(Page-level text extractions)
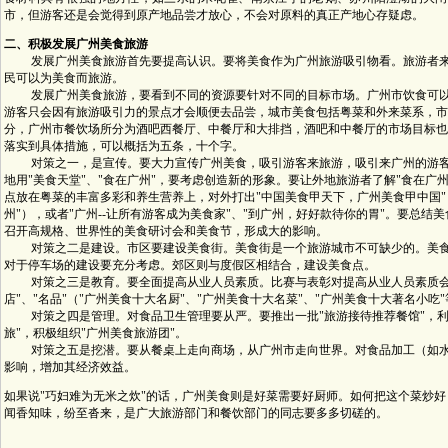
市，但游客还是会觉得到原产地品尝才放心，不会对原料的真正产地心存疑虑。
二、积极发展广州美食旅游
发展广州美食旅游首先要提高认识。要将美食作为广州旅游吸引物看。旅游者来
民可以为美食而旅游。
发展广州美食旅游，要看到不同的资源要针对不同的目标市场。广州市饮食可以
游客只会因有旅游吸引力的景点才会顺便去品尝，城市美食包括粤菜和外来菜系，市
分，广州市餐饮场所分为酒吧西餐厅、中餐厅和大排挡，酒吧和中餐厅的市场目标也
落实到具体措施，可以概括为五条，十个字。
对策之一，是宣传。要大力宣传广州美食，吸引游客来旅游，吸引来广州的游客
地用"美食天堂"、"食在广州"，要考虑创造新的形象。要让外地旅游者了解"食在广
点放在粤菜的丰富多彩和养生营养上，对外打出"中国美食甲天下，广州美食甲中国"
州"），或者"广州--让所有游客成为美食家"、"到广州，好好款待你的胃"。要总
召开高规格、世界性的美食研讨会和美食节，形成大的影响。
对策之二是建设。市区要建设美食街。美食街是一个旅游城市不可缺少的。美食
对于停车场的建设要充分考虑。郊区则与度假区相结合，建设美食点。
对策之三是教育。要全面提高从业人员素质。比赛与表彰对提高从业人员素质会很有
店"、"名品"（"广州美食十大名厨"、"广州美食十大名菜"、"广州美食十大著名小
对策之四是管理。对食品卫生管理要从严。要推出一批"旅游接待推荐餐馆"，利
旅"，积极组织"广州美食旅游团"。
对策之五是挖潜。要从餐桌上走向商场，从广州市走向世界。对食品加工（如水
影响，增加其经济效益。
如果说"巧妇难为无米之炊"的话，广州美食则是好菜需要好厨师。如何把这个菜炒
闻香知味，纷至沓来，是广大旅游部门和餐饮部门的同志要多多切磋的。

» **Task to carry out**
What is needed is an exact repeat of every entry above, with the pictures left out.

» **Written answer**
市，但游客还是会觉得到原产地品尝才放心，不会对原料的真正产地心存疑虑。
二、积极发展广州美食旅游
发展广州美食旅游首先要提高认识。要将美食作为广州旅游吸引物看。旅游者来
民可以为美食而旅游。
发展广州美食旅游，要看到不同的资源要针对不同的目标市场。广州市饮食可以
游客只会因有旅游吸引力的景点才会顺便去品尝，城市美食包括粤菜和外来菜系，市
分，广州市餐饮场所分为酒吧西餐厅、中餐厅和大排挡，酒吧和中餐厅的市场目标也
落实到具体措施，可以概括为五条，十个字。
对策之一，是宣传。要大力宣传广州美食，吸引游客来旅游，吸引来广州的游客
地用"美食天堂"、"食在广州"，要考虑创造新的形象。要让外地旅游者了解"食在广
点放在粤菜的丰富多彩和养生营养上，对外打出"中国美食甲天下，广州美食甲中国"
州"），或者"广州--让所有游客成为美食家"、"到广州，好好款待你的胃"。要总
召开高规格、世界性的美食研讨会和美食节，形成大的影响。
对策之二是建设。市区要建设美食街。美食街是一个旅游城市不可缺少的。美食
对于停车场的建设要充分考虑。郊区则与度假区相结合，建设美食点。
对策之三是教育。要全面提高从业人员素质。比赛与表彰对提高从业人员素质会很有
店"、"名品"（"广州美食十大名厨"、"广州美食十大名菜"、"广州美食十大著名小
对策之四是管理。对食品卫生管理要从严。要推出一批"旅游接待推荐餐馆"，利
旅"，积极组织"广州美食旅游团"。
对策之五是挖潜。要从餐桌上走向商场，从广州市走向世界。对食品加工（如水
影响，增加其经济效益。
如果说"巧妇难为无米之炊"的话，广州美食则是好菜需要好厨师。如何把这个菜炒
闻香知味，纷至沓来，是广大旅游部门和餐饮部门的同志要多多切磋的。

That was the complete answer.